**ACTIVITY**
For the records that follow, say how many lines have the word "gaming" in them. Write the number and nothing more.

# # # # # # #

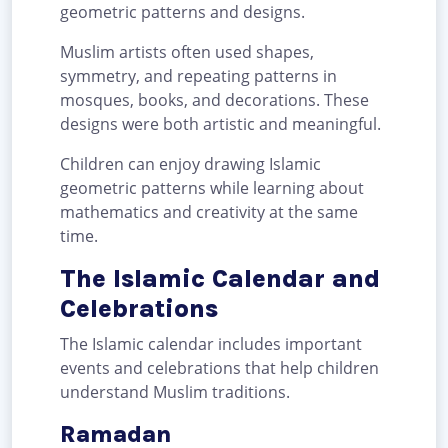
geometric patterns and designs.
Muslim artists often used shapes,
symmetry, and repeating patterns in
mosques, books, and decorations. These
designs were both artistic and meaningful.
Children can enjoy drawing Islamic
geometric patterns while learning about
mathematics and creativity at the same
time.
The Islamic Calendar and
Celebrations
The Islamic calendar includes important
events and celebrations that help children
understand Muslim traditions.
Ramadan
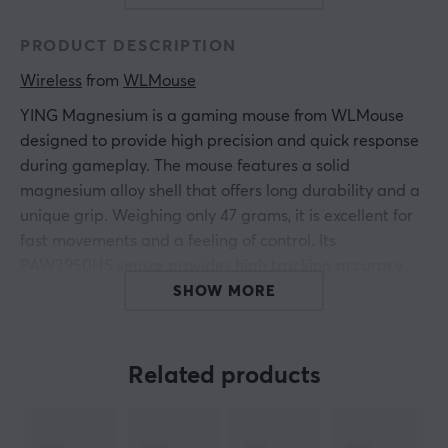
PRODUCT DESCRIPTION
Wireless
 from 
WLMouse
YING
Magnesium
is a gaming mouse from WLMouse
designed to provide high precision and quick response
during gameplay. The mouse features a solid
magnesium alloy shell that offers long durability and a
unique grip. Weighing only 47 grams, it is excellent for
fast movements and a feeling of control. Its
PAW3950HS sensor provides high tracking accuracy
and reaction time, making it ideal for competitive FPS
SHOW MORE
games.
The ultra-lightweight design and the clear tactile feel
Related products
from the metal frame enable efficient use during longer
gaming sessions. The advanced PAW3950HS sensor
registers fast swipes and micro movements with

# # # # # # #

**RESULT BELOW**
2